Google's Core Enterprise System (CES) SRE team is seeking a Site Reliability Manager to lead a team of 6-10 engineers supporting critical enterprise services. This role sits within Corporate Engineering-Site Reliability Engineering (SRE) and provides support to Enterprise applications powering key verticals such as Finance, Legal, Supply Chain, and HR.
The position combines software and systems engineering to build and run large-scale, massively distributed, fault-tolerant systems. You'll be responsible for ensuring Google Cloud's services maintain reliability and uptime while continuously improving performance and capacity. The role involves significant technical leadership, requiring 5 years of software development experience and strong expertise in algorithms, data structures, and Unix/Linux systems.
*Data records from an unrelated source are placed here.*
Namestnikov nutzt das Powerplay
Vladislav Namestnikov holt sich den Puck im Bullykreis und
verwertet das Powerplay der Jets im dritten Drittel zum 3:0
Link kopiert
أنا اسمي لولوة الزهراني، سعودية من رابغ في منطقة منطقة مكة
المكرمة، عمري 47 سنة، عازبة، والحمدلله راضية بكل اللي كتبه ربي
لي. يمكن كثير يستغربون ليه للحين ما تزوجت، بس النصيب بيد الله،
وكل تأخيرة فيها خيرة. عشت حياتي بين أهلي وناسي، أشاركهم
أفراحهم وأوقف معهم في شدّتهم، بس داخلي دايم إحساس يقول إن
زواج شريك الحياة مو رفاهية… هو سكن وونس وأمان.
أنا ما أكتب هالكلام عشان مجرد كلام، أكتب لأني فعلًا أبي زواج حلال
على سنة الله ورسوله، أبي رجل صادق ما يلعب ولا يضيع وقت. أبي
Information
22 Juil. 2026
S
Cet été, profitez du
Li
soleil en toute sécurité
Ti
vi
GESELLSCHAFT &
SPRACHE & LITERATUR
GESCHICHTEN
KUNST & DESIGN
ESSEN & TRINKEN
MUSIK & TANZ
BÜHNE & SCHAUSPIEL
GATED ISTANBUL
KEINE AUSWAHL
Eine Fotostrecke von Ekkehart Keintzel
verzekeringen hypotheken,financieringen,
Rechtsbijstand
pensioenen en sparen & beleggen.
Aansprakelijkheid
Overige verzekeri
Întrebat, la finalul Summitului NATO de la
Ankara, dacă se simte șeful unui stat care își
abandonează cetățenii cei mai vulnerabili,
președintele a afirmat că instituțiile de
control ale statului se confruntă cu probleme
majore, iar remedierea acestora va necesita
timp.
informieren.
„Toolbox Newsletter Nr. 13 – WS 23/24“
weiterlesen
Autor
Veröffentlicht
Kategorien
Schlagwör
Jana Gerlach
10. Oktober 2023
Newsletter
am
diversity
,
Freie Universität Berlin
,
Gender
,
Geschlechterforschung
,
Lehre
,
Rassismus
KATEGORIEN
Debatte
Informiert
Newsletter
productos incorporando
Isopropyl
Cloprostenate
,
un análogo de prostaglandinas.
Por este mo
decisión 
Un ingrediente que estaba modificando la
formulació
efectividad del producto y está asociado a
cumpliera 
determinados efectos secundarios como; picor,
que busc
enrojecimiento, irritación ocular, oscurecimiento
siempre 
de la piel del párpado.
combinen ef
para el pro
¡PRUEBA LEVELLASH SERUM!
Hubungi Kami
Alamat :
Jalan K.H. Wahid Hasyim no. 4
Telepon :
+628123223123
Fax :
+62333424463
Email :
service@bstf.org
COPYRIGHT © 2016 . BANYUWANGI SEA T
As a Site Reliability Manager, you'll develop strategic roadmaps and OKRs, lead service lifecycle management from design through deployment, and implement automation for sustainable scaling. You'll need 3 years of people management experience to effectively lead your team and 3 years of project leadership experience working with system administration or networking.
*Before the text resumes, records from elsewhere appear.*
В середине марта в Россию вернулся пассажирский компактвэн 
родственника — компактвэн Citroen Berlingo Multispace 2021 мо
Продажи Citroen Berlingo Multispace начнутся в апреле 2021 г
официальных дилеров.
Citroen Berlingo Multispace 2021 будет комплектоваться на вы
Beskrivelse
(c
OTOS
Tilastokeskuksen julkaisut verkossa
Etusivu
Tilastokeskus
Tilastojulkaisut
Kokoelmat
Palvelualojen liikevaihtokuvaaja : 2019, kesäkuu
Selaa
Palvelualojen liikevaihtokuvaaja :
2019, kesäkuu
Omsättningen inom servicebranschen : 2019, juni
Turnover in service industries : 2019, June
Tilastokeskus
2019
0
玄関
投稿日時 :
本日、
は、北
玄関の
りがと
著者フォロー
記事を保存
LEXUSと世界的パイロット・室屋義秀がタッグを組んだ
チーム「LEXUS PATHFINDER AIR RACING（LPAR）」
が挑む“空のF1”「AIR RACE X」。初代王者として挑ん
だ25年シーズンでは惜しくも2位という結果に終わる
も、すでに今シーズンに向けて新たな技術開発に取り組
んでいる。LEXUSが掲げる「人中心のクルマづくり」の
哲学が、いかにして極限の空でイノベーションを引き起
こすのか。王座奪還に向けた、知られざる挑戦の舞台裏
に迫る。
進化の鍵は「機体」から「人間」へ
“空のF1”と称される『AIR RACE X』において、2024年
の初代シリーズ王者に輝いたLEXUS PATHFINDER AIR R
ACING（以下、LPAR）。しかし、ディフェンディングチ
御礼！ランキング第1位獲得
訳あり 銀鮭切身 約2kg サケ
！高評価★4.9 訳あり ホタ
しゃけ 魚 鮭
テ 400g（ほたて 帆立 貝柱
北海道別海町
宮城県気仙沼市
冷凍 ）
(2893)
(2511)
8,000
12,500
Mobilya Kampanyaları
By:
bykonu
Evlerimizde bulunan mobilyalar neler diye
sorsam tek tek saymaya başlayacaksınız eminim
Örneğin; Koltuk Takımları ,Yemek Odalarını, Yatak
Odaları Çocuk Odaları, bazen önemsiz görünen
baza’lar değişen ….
The role offers unique opportunities to tackle complex challenges at Google's scale while working in a culture that values diversity, intellectual curiosity, and problem-solving. You'll collaborate with teams across Google to transform enterprise services through standardized solutions and platforms. The position requires expertise in enterprise applications, cloud workload management, and building strategic partnerships with internal customers.
This is an excellent opportunity for an experienced technical leader who wants to impact critical enterprise systems at one of the world's leading technology companies. You'll have the support and resources to drive innovation while developing your team and advancing your career in site reliability engineering.